**Data in this exercise:**
· · · · ·

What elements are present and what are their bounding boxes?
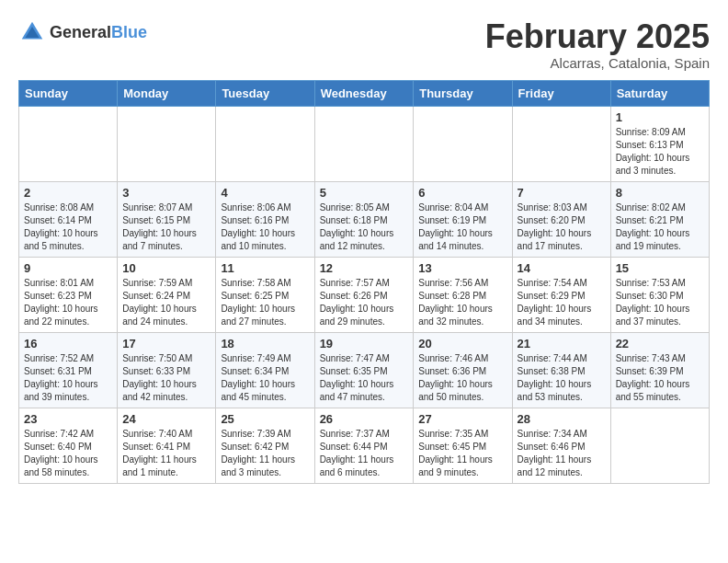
week-row-4: 23Sunrise: 7:42 AM Sunset: 6:40 PM Dayli… bbox=[19, 408, 710, 483]
day-number: 13 bbox=[418, 261, 506, 275]
day-number: 19 bbox=[320, 337, 409, 350]
day-info: Sunrise: 7:42 AM Sunset: 6:40 PM Dayligh… bbox=[24, 428, 112, 479]
day-info: Sunrise: 7:52 AM Sunset: 6:31 PM Dayligh… bbox=[24, 352, 112, 404]
header-thursday: Thursday bbox=[414, 80, 512, 106]
calendar-table: Sunday Monday Tuesday Wednesday Thursday… bbox=[18, 80, 710, 484]
day-info: Sunrise: 7:57 AM Sunset: 6:26 PM Dayligh… bbox=[320, 277, 409, 328]
table-cell: 22Sunrise: 7:43 AM Sunset: 6:39 PM Dayli… bbox=[610, 332, 709, 408]
week-row-1: 2Sunrise: 8:08 AM Sunset: 6:14 PM Daylig… bbox=[19, 181, 710, 257]
day-info: Sunrise: 8:03 AM Sunset: 6:20 PM Dayligh… bbox=[518, 201, 606, 253]
day-info: Sunrise: 7:44 AM Sunset: 6:38 PM Dayligh… bbox=[518, 352, 606, 404]
table-cell: 25Sunrise: 7:39 AM Sunset: 6:42 PM Dayli… bbox=[216, 408, 314, 483]
table-cell bbox=[216, 106, 314, 181]
day-info: Sunrise: 8:04 AM Sunset: 6:19 PM Dayligh… bbox=[418, 201, 506, 253]
table-cell: 2Sunrise: 8:08 AM Sunset: 6:14 PM Daylig… bbox=[19, 181, 118, 257]
table-cell: 28Sunrise: 7:34 AM Sunset: 6:46 PM Dayli… bbox=[512, 408, 610, 483]
day-number: 6 bbox=[418, 186, 506, 200]
day-number: 18 bbox=[221, 337, 309, 350]
day-info: Sunrise: 7:39 AM Sunset: 6:42 PM Dayligh… bbox=[221, 428, 309, 479]
day-number: 16 bbox=[24, 337, 112, 350]
table-cell: 26Sunrise: 7:37 AM Sunset: 6:44 PM Dayli… bbox=[314, 408, 414, 483]
day-info: Sunrise: 7:43 AM Sunset: 6:39 PM Dayligh… bbox=[616, 352, 704, 404]
table-cell bbox=[19, 106, 118, 181]
header-sunday: Sunday bbox=[19, 80, 118, 106]
day-info: Sunrise: 7:40 AM Sunset: 6:41 PM Dayligh… bbox=[122, 428, 210, 479]
day-info: Sunrise: 7:53 AM Sunset: 6:30 PM Dayligh… bbox=[616, 277, 704, 328]
table-cell: 18Sunrise: 7:49 AM Sunset: 6:34 PM Dayli… bbox=[216, 332, 314, 408]
day-number: 1 bbox=[616, 110, 704, 124]
day-info: Sunrise: 7:37 AM Sunset: 6:44 PM Dayligh… bbox=[320, 428, 409, 479]
day-info: Sunrise: 8:06 AM Sunset: 6:16 PM Dayligh… bbox=[221, 201, 309, 253]
day-info: Sunrise: 8:09 AM Sunset: 6:13 PM Dayligh… bbox=[616, 126, 704, 178]
table-cell: 15Sunrise: 7:53 AM Sunset: 6:30 PM Dayli… bbox=[610, 257, 709, 332]
table-cell: 23Sunrise: 7:42 AM Sunset: 6:40 PM Dayli… bbox=[19, 408, 118, 483]
day-number: 27 bbox=[418, 412, 506, 426]
day-number: 12 bbox=[320, 261, 409, 275]
table-cell: 11Sunrise: 7:58 AM Sunset: 6:25 PM Dayli… bbox=[216, 257, 314, 332]
title-block: February 2025 Alcarras, Catalonia, Spain bbox=[485, 18, 710, 71]
day-number: 4 bbox=[221, 186, 309, 200]
day-info: Sunrise: 7:49 AM Sunset: 6:34 PM Dayligh… bbox=[221, 352, 309, 404]
day-number: 9 bbox=[24, 261, 112, 275]
day-number: 11 bbox=[221, 261, 309, 275]
logo-icon bbox=[18, 18, 46, 46]
header-saturday: Saturday bbox=[610, 80, 709, 106]
table-cell: 7Sunrise: 8:03 AM Sunset: 6:20 PM Daylig… bbox=[512, 181, 610, 257]
week-row-3: 16Sunrise: 7:52 AM Sunset: 6:31 PM Dayli… bbox=[19, 332, 710, 408]
day-info: Sunrise: 7:58 AM Sunset: 6:25 PM Dayligh… bbox=[221, 277, 309, 328]
day-number: 7 bbox=[518, 186, 606, 200]
page-header: GeneralBlue February 2025 Alcarras, Cata… bbox=[18, 18, 710, 71]
table-cell bbox=[512, 106, 610, 181]
day-number: 10 bbox=[122, 261, 210, 275]
table-cell: 14Sunrise: 7:54 AM Sunset: 6:29 PM Dayli… bbox=[512, 257, 610, 332]
table-cell: 24Sunrise: 7:40 AM Sunset: 6:41 PM Dayli… bbox=[118, 408, 216, 483]
table-cell bbox=[610, 408, 709, 483]
day-info: Sunrise: 8:02 AM Sunset: 6:21 PM Dayligh… bbox=[616, 201, 704, 253]
table-cell bbox=[414, 106, 512, 181]
table-cell: 4Sunrise: 8:06 AM Sunset: 6:16 PM Daylig… bbox=[216, 181, 314, 257]
table-cell: 8Sunrise: 8:02 AM Sunset: 6:21 PM Daylig… bbox=[610, 181, 709, 257]
day-info: Sunrise: 8:01 AM Sunset: 6:23 PM Dayligh… bbox=[24, 277, 112, 328]
header-monday: Monday bbox=[118, 80, 216, 106]
table-cell: 1Sunrise: 8:09 AM Sunset: 6:13 PM Daylig… bbox=[610, 106, 709, 181]
day-number: 20 bbox=[418, 337, 506, 350]
day-number: 28 bbox=[518, 412, 606, 426]
day-info: Sunrise: 8:07 AM Sunset: 6:15 PM Dayligh… bbox=[122, 201, 210, 253]
logo-text-blue: Blue bbox=[111, 23, 147, 41]
logo-text-general: General bbox=[50, 23, 111, 41]
day-number: 14 bbox=[518, 261, 606, 275]
weekday-header-row: Sunday Monday Tuesday Wednesday Thursday… bbox=[19, 80, 710, 106]
day-number: 21 bbox=[518, 337, 606, 350]
table-cell: 5Sunrise: 8:05 AM Sunset: 6:18 PM Daylig… bbox=[314, 181, 414, 257]
day-number: 5 bbox=[320, 186, 409, 200]
header-tuesday: Tuesday bbox=[216, 80, 314, 106]
day-info: Sunrise: 7:47 AM Sunset: 6:35 PM Dayligh… bbox=[320, 352, 409, 404]
week-row-0: 1Sunrise: 8:09 AM Sunset: 6:13 PM Daylig… bbox=[19, 106, 710, 181]
table-cell: 20Sunrise: 7:46 AM Sunset: 6:36 PM Dayli… bbox=[414, 332, 512, 408]
week-row-2: 9Sunrise: 8:01 AM Sunset: 6:23 PM Daylig… bbox=[19, 257, 710, 332]
table-cell: 27Sunrise: 7:35 AM Sunset: 6:45 PM Dayli… bbox=[414, 408, 512, 483]
table-cell: 6Sunrise: 8:04 AM Sunset: 6:19 PM Daylig… bbox=[414, 181, 512, 257]
day-number: 22 bbox=[616, 337, 704, 350]
day-info: Sunrise: 7:34 AM Sunset: 6:46 PM Dayligh… bbox=[518, 428, 606, 479]
table-cell: 10Sunrise: 7:59 AM Sunset: 6:24 PM Dayli… bbox=[118, 257, 216, 332]
day-info: Sunrise: 8:08 AM Sunset: 6:14 PM Dayligh… bbox=[24, 201, 112, 253]
table-cell: 16Sunrise: 7:52 AM Sunset: 6:31 PM Dayli… bbox=[19, 332, 118, 408]
table-cell: 12Sunrise: 7:57 AM Sunset: 6:26 PM Dayli… bbox=[314, 257, 414, 332]
table-cell bbox=[314, 106, 414, 181]
day-number: 23 bbox=[24, 412, 112, 426]
header-wednesday: Wednesday bbox=[314, 80, 414, 106]
day-info: Sunrise: 7:35 AM Sunset: 6:45 PM Dayligh… bbox=[418, 428, 506, 479]
table-cell: 3Sunrise: 8:07 AM Sunset: 6:15 PM Daylig… bbox=[118, 181, 216, 257]
table-cell: 19Sunrise: 7:47 AM Sunset: 6:35 PM Dayli… bbox=[314, 332, 414, 408]
table-cell: 21Sunrise: 7:44 AM Sunset: 6:38 PM Dayli… bbox=[512, 332, 610, 408]
day-info: Sunrise: 7:59 AM Sunset: 6:24 PM Dayligh… bbox=[122, 277, 210, 328]
day-number: 17 bbox=[122, 337, 210, 350]
month-year: February 2025 bbox=[485, 18, 710, 55]
location: Alcarras, Catalonia, Spain bbox=[485, 55, 710, 71]
day-number: 24 bbox=[122, 412, 210, 426]
table-cell: 17Sunrise: 7:50 AM Sunset: 6:33 PM Dayli… bbox=[118, 332, 216, 408]
table-cell: 13Sunrise: 7:56 AM Sunset: 6:28 PM Dayli… bbox=[414, 257, 512, 332]
day-number: 15 bbox=[616, 261, 704, 275]
logo: GeneralBlue bbox=[18, 18, 147, 46]
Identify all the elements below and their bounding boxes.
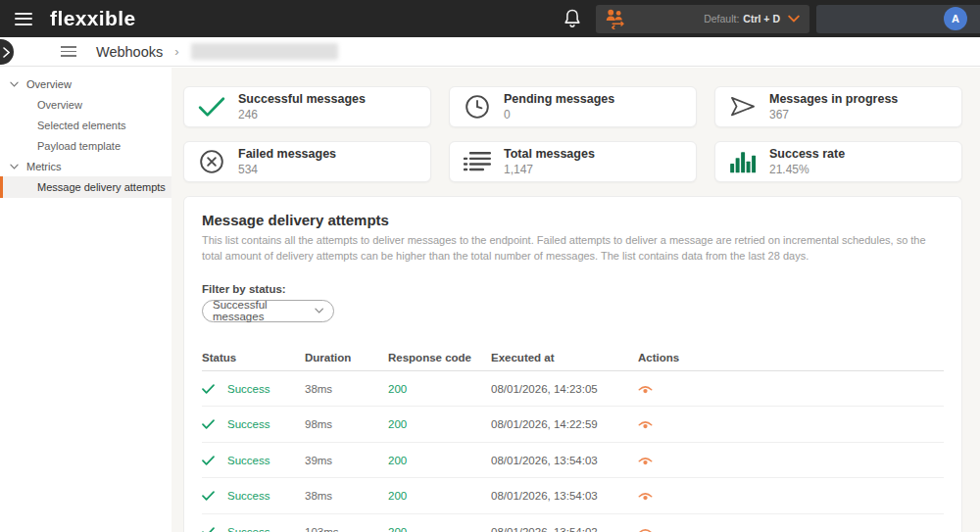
main-content: Successful messages 246 Pending messages… bbox=[172, 68, 980, 532]
duration-cell: 98ms bbox=[305, 418, 388, 430]
status-cell: Success bbox=[202, 455, 305, 466]
status-cell: Success bbox=[202, 383, 305, 395]
app-logo: flexxible bbox=[50, 7, 136, 29]
check-icon bbox=[202, 491, 215, 501]
attempts-table: Status Duration Response code Executed a… bbox=[202, 345, 944, 532]
view-details-eye-icon[interactable] bbox=[638, 525, 656, 532]
avatar[interactable]: A bbox=[944, 7, 967, 30]
topbar: flexxible Default: Ctrl + D A bbox=[0, 0, 980, 37]
view-details-eye-icon[interactable] bbox=[638, 382, 656, 396]
stat-title: Messages in progress bbox=[769, 92, 898, 106]
executed-at-cell: 08/01/2026, 14:22:59 bbox=[491, 418, 638, 430]
bar-chart-icon bbox=[729, 150, 757, 173]
stat-title: Successful messages bbox=[238, 92, 366, 106]
default-shortcut: Ctrl + D bbox=[743, 13, 780, 24]
notifications-bell-icon[interactable] bbox=[563, 9, 582, 28]
stat-value: 0 bbox=[504, 108, 614, 121]
sidebar-item-payload-template[interactable]: Payload template bbox=[0, 135, 172, 156]
stat-title: Total messages bbox=[504, 147, 595, 161]
stat-value: 246 bbox=[238, 108, 366, 121]
sidebar-item-message-delivery-attempts[interactable]: Message delivery attempts bbox=[0, 176, 172, 198]
stat-card-successful: Successful messages 246 bbox=[183, 86, 431, 127]
column-status: Status bbox=[202, 352, 305, 363]
sidebar-item-overview[interactable]: Overview bbox=[0, 94, 172, 115]
chevron-down-icon bbox=[788, 15, 800, 23]
status-label: Success bbox=[227, 383, 270, 395]
table-row: Success 98ms 200 08/01/2026, 14:22:59 bbox=[202, 407, 944, 443]
page-description: This list contains all the attempts to d… bbox=[202, 233, 944, 265]
page-title: Message delivery attempts bbox=[202, 212, 944, 228]
column-actions: Actions bbox=[638, 352, 944, 363]
breadcrumb-root-link[interactable]: Webhooks bbox=[96, 44, 163, 60]
executed-at-cell: 08/01/2026, 14:23:05 bbox=[491, 383, 638, 395]
check-icon bbox=[202, 456, 215, 465]
clock-icon bbox=[464, 95, 491, 119]
account-button[interactable]: A bbox=[816, 5, 980, 33]
actions-cell bbox=[638, 454, 944, 467]
status-label: Success bbox=[227, 526, 270, 532]
duration-cell: 38ms bbox=[305, 383, 388, 395]
stat-card-in-progress: Messages in progress 367 bbox=[714, 86, 962, 127]
breadcrumb: Webhooks › bbox=[0, 37, 980, 67]
response-code-cell: 200 bbox=[388, 418, 491, 430]
sidebar-group-metrics[interactable]: Metrics bbox=[0, 156, 172, 176]
check-icon bbox=[202, 384, 215, 394]
column-response-code: Response code bbox=[388, 352, 491, 363]
sidebar-item-label: Selected elements bbox=[37, 120, 126, 131]
stat-card-failed: Failed messages 534 bbox=[183, 141, 431, 182]
filter-label: Filter by status: bbox=[202, 283, 944, 295]
view-details-eye-icon[interactable] bbox=[638, 417, 656, 431]
table-row: Success 39ms 200 08/01/2026, 13:54:03 bbox=[202, 443, 944, 479]
status-label: Success bbox=[227, 490, 270, 502]
list-icon bbox=[464, 150, 491, 173]
view-details-eye-icon[interactable] bbox=[638, 489, 656, 503]
stat-value: 1,147 bbox=[504, 163, 595, 176]
chevron-down-icon bbox=[315, 308, 323, 314]
switch-user-icon bbox=[606, 9, 626, 29]
chevron-down-icon bbox=[10, 81, 19, 87]
actions-cell bbox=[638, 525, 944, 532]
stat-title: Success rate bbox=[769, 147, 845, 161]
organization-switcher-button[interactable]: Default: Ctrl + D bbox=[596, 5, 809, 33]
actions-cell bbox=[638, 417, 944, 431]
sidebar-group-overview[interactable]: Overview bbox=[0, 73, 172, 94]
status-label: Success bbox=[227, 455, 270, 466]
duration-cell: 103ms bbox=[305, 526, 388, 532]
sidebar-item-selected-elements[interactable]: Selected elements bbox=[0, 115, 172, 135]
stat-value: 21.45% bbox=[769, 163, 845, 176]
stat-title: Pending messages bbox=[504, 92, 614, 106]
check-icon bbox=[202, 419, 215, 429]
executed-at-cell: 08/01/2026, 13:54:02 bbox=[491, 526, 638, 532]
response-code-cell: 200 bbox=[388, 526, 491, 532]
stat-value: 534 bbox=[238, 163, 336, 176]
response-code-cell: 200 bbox=[388, 383, 491, 395]
view-details-eye-icon[interactable] bbox=[638, 454, 656, 467]
stat-value: 367 bbox=[769, 108, 898, 121]
duration-cell: 39ms bbox=[305, 455, 388, 466]
status-filter-dropdown[interactable]: Successful messages bbox=[202, 300, 334, 322]
delivery-attempts-panel: Message delivery attempts This list cont… bbox=[183, 196, 962, 532]
sidebar-item-label: Payload template bbox=[37, 140, 121, 152]
executed-at-cell: 08/01/2026, 13:54:03 bbox=[491, 490, 638, 502]
sidebar-expand-toggle[interactable] bbox=[0, 39, 14, 65]
table-body: Success 38ms 200 08/01/2026, 14:23:05 Su… bbox=[202, 371, 944, 532]
table-row: Success 103ms 200 08/01/2026, 13:54:02 bbox=[202, 514, 944, 532]
actions-cell bbox=[638, 382, 944, 396]
breadcrumb-separator: › bbox=[174, 44, 178, 59]
sidebar-group-label: Metrics bbox=[26, 161, 61, 172]
status-cell: Success bbox=[202, 526, 305, 532]
breadcrumb-menu-icon[interactable] bbox=[61, 43, 76, 60]
column-executed-at: Executed at bbox=[491, 352, 638, 363]
status-filter-value: Successful messages bbox=[213, 299, 315, 322]
status-cell: Success bbox=[202, 490, 305, 502]
table-row: Success 38ms 200 08/01/2026, 13:54:03 bbox=[202, 478, 944, 514]
response-code-cell: 200 bbox=[388, 490, 491, 502]
check-icon bbox=[198, 95, 225, 119]
stat-card-success-rate: Success rate 21.45% bbox=[714, 141, 962, 182]
status-label: Success bbox=[227, 418, 270, 430]
sidebar-item-label: Overview bbox=[37, 99, 82, 111]
menu-icon[interactable] bbox=[15, 9, 32, 28]
table-header: Status Duration Response code Executed a… bbox=[202, 345, 944, 371]
check-icon bbox=[202, 527, 215, 532]
response-code-cell: 200 bbox=[388, 455, 491, 466]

· · · · ·

**Task goal:** For every line in the data above that holds "card", return the line itself.

**Output for this task:**
stat-card-successful: Successful messages 246 bbox=[183, 86, 431, 127]
stat-card-in-progress: Messages in progress 367 bbox=[714, 86, 962, 127]
stat-card-failed: Failed messages 534 bbox=[183, 141, 431, 182]
stat-card-success-rate: Success rate 21.45% bbox=[714, 141, 962, 182]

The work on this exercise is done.